A new Variety report says Arcane, Riot's League of Legends-based animated series, cost a whopping $250 million for just two seasons, an astounding pile of money that makes it "far and away" the most expensive animated series ever produced for television or streaming platforms.
Riot did not confirm the reported figure, but chief product officer Marc Merrill told Variety, "We’re more than comfortable with the spend it took to deliver a show that was worthy of our players’ time."
Arcane will comprise 18 episodes in total when its two-season run ends, meaning the overall spend works out to just shy of $14 million per episode. To put that into perspective, that's not much less than the per-episode cost of the final season of Game of Thrones; to use a show I find more relatable, you could make roughly seven episodes of Stargate SG-1 for what Riot spent to do one ep of Arcane. Only approximately 33 Hollywood films have cost more to produce, though Arcane is of course much longer—and considerably more acclaimed than many of the blockbusters on that list.
As for how Riot ended up spending so much money on what is, when you get down to it, a cartoon, Variety said the main issue was "inexperience" in the field, which led to profligate spending and frequent cost overruns. Riot also spent $60 million promoting the first season of Arcane, according to the report, which was far more than Netflix—where the series actually ran—spent on it.
The report goes deep into Riot's seemingly stalled aspirations to grow into an entertainment company beyond the boundaries of videogames. In 2020, for instance, Riot hired Avengers masterminds Anthony and Joe Russo to head up a film set in the League of Legends universe, but when it had second thoughts on the project it was forced to pay them $5 million to walk away from it. Former Netflix exec Shauna Spenley, who was hired in 2020 to head up Riot's new entertainment division, left the company in August, and the report says the division has been "essentially disbanded."
Despite the apparent shift in priorities, "[Riot's] ambitions in entertainment haven't changed," Merrill told Variety. "We were never intending to operate like a traditional studio with traditional timelines. What did change as we learned more was our expectations of ourselves: We realized that getting it right takes a lot more time than we’d originally expected, and so we recalibrated our development, output goals and teams with that in mind."

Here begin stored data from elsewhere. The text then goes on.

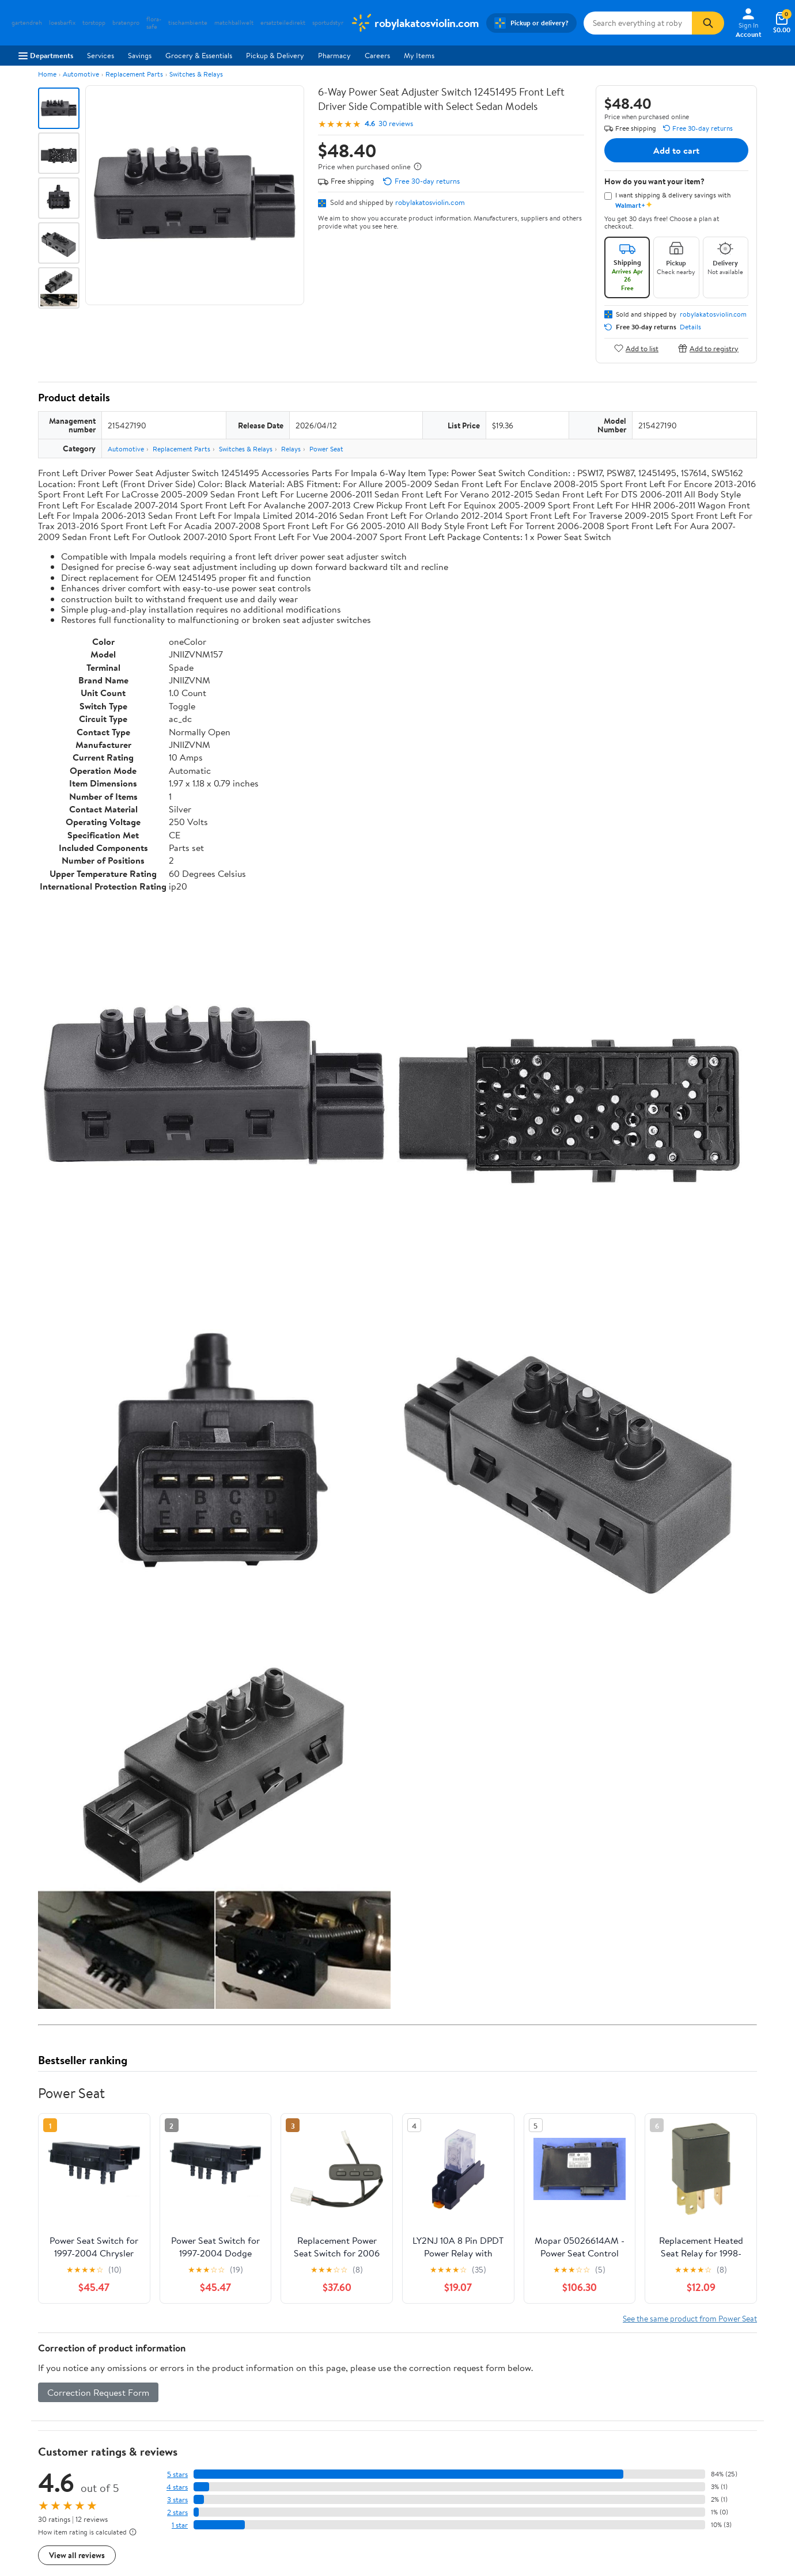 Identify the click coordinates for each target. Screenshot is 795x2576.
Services (100, 55)
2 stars (177, 2512)
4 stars (177, 2487)
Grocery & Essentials (198, 55)
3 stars (177, 2499)
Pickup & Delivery (275, 55)
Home (47, 74)
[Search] (708, 23)
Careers (377, 55)
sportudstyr (327, 22)
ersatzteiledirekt (282, 22)
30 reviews (395, 123)
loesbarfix (62, 22)
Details (690, 327)
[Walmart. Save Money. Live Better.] (414, 23)
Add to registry (708, 348)
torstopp (93, 22)
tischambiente (187, 22)
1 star (180, 2525)
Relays (291, 449)
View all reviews (77, 2555)
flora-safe (153, 23)
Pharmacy (334, 55)
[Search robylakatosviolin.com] (638, 23)
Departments (45, 55)
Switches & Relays (196, 74)
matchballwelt (233, 22)
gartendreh (27, 22)
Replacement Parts (134, 74)
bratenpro (125, 22)
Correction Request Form (98, 2392)
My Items (419, 55)
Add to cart (676, 150)
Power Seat (326, 449)
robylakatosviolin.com (430, 202)
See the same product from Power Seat (690, 2318)
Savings (140, 55)
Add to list (636, 348)
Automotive (81, 74)
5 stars (177, 2474) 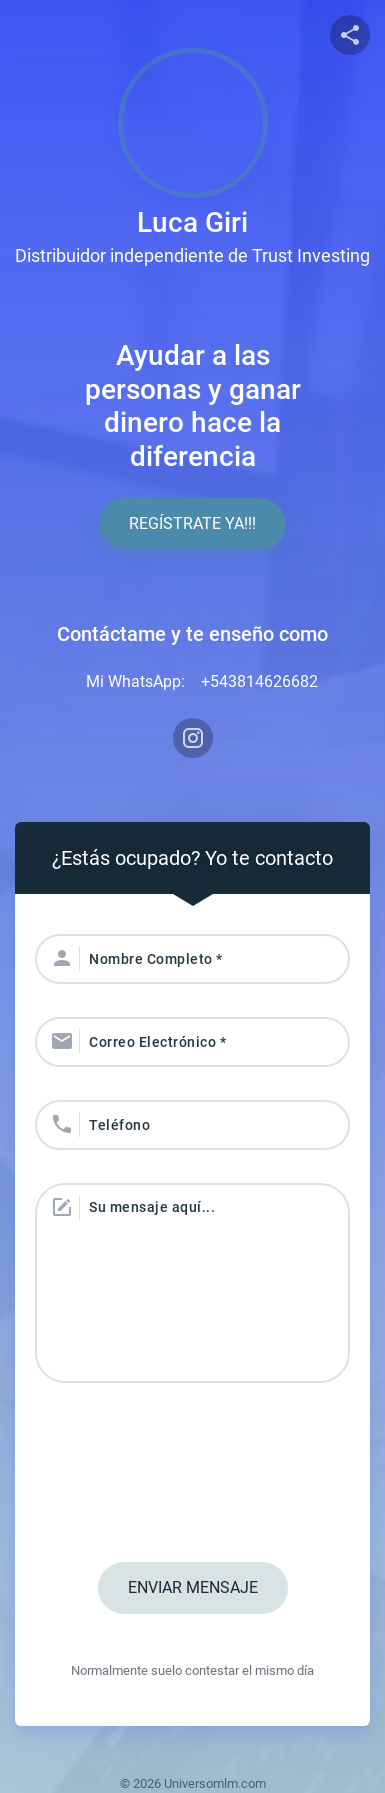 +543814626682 (259, 681)
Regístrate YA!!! (192, 523)
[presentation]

That change in thinking may be reflected in the two rounds of layoffs imposed at Riot earlier this one, which saw 530 people put out of work in January and another 27 in October. In an email sent to employees announcing the January cuts, Riot CEO Dylan Jadeja said the company has made "a number of big bets" since 2019 as it expanded into "a multi-game, multi-experience company," but admitted that "some of the significant investments we’ve made aren’t paying off the way we expected them to." The January layoffs also saw the closure of Riot Forge, the publishing initiative it launched in 2019 to make singleplayer League of Legends games like The Mageseeker and Ruined King with external studios.